Take the line containing "Mask all regions of liver." and every line after it to the end of the records, and copy them exactly, excluding pictures.
=== Begin Enclosure ===
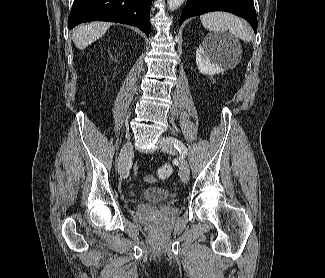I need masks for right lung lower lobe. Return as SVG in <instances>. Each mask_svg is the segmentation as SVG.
Returning <instances> with one entry per match:
<instances>
[{"label":"right lung lower lobe","instance_id":"right-lung-lower-lobe-1","mask_svg":"<svg viewBox=\"0 0 325 278\" xmlns=\"http://www.w3.org/2000/svg\"><path fill=\"white\" fill-rule=\"evenodd\" d=\"M152 0H74L68 28L88 21H111L138 27L150 33Z\"/></svg>","mask_w":325,"mask_h":278}]
</instances>
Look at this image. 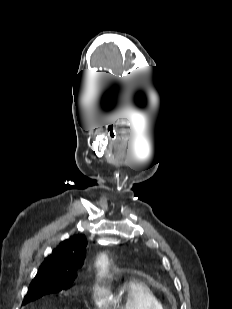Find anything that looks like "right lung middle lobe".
I'll return each instance as SVG.
<instances>
[{
    "label": "right lung middle lobe",
    "instance_id": "obj_1",
    "mask_svg": "<svg viewBox=\"0 0 232 309\" xmlns=\"http://www.w3.org/2000/svg\"><path fill=\"white\" fill-rule=\"evenodd\" d=\"M71 283V280H52L48 278L34 279L24 298L23 304L35 301L43 295L67 289Z\"/></svg>",
    "mask_w": 232,
    "mask_h": 309
}]
</instances>
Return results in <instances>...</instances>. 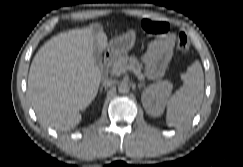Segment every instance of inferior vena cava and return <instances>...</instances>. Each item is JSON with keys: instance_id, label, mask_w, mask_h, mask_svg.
Here are the masks:
<instances>
[{"instance_id": "1", "label": "inferior vena cava", "mask_w": 243, "mask_h": 167, "mask_svg": "<svg viewBox=\"0 0 243 167\" xmlns=\"http://www.w3.org/2000/svg\"><path fill=\"white\" fill-rule=\"evenodd\" d=\"M113 83V81H111V80H105L104 82H103V86H110L111 84Z\"/></svg>"}]
</instances>
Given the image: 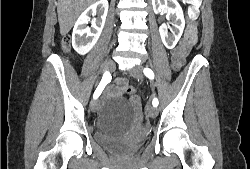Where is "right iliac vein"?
I'll use <instances>...</instances> for the list:
<instances>
[{
  "label": "right iliac vein",
  "mask_w": 250,
  "mask_h": 169,
  "mask_svg": "<svg viewBox=\"0 0 250 169\" xmlns=\"http://www.w3.org/2000/svg\"><path fill=\"white\" fill-rule=\"evenodd\" d=\"M115 69V63L112 60H106L102 65V72L113 71ZM99 103L96 99H93L90 103V108L93 112L98 110Z\"/></svg>",
  "instance_id": "obj_1"
}]
</instances>
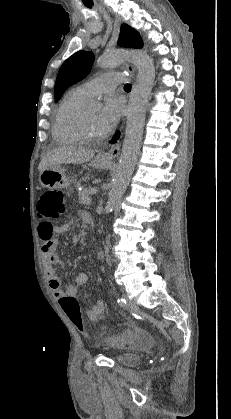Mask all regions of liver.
Instances as JSON below:
<instances>
[{"mask_svg":"<svg viewBox=\"0 0 231 419\" xmlns=\"http://www.w3.org/2000/svg\"><path fill=\"white\" fill-rule=\"evenodd\" d=\"M95 155L94 150L76 146H61L52 149L44 156L39 164V172L48 167L60 164H82L90 161Z\"/></svg>","mask_w":231,"mask_h":419,"instance_id":"6515ba94","label":"liver"}]
</instances>
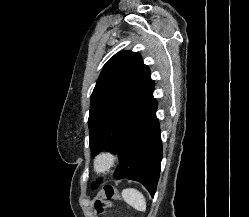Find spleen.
Masks as SVG:
<instances>
[{"mask_svg": "<svg viewBox=\"0 0 249 217\" xmlns=\"http://www.w3.org/2000/svg\"><path fill=\"white\" fill-rule=\"evenodd\" d=\"M122 197L130 206H132L136 210H146V199L140 191L134 188L124 189L122 192Z\"/></svg>", "mask_w": 249, "mask_h": 217, "instance_id": "1", "label": "spleen"}]
</instances>
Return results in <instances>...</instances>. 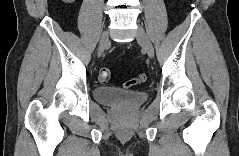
=== End Enclosure ===
**RESULT OF THE TASK:**
Mask all regions of liver.
Instances as JSON below:
<instances>
[{"mask_svg":"<svg viewBox=\"0 0 231 419\" xmlns=\"http://www.w3.org/2000/svg\"><path fill=\"white\" fill-rule=\"evenodd\" d=\"M95 155L94 150L76 146H61L52 149L44 156L39 164V172L48 167L60 164H82L90 161Z\"/></svg>","mask_w":231,"mask_h":419,"instance_id":"6515ba94","label":"liver"}]
</instances>
Find spleen.
Masks as SVG:
<instances>
[{"mask_svg": "<svg viewBox=\"0 0 249 217\" xmlns=\"http://www.w3.org/2000/svg\"><path fill=\"white\" fill-rule=\"evenodd\" d=\"M122 197L130 206H132L136 210H146V199L140 191L134 188L124 189L122 192Z\"/></svg>", "mask_w": 249, "mask_h": 217, "instance_id": "1", "label": "spleen"}]
</instances>
Return results in <instances>...</instances>. 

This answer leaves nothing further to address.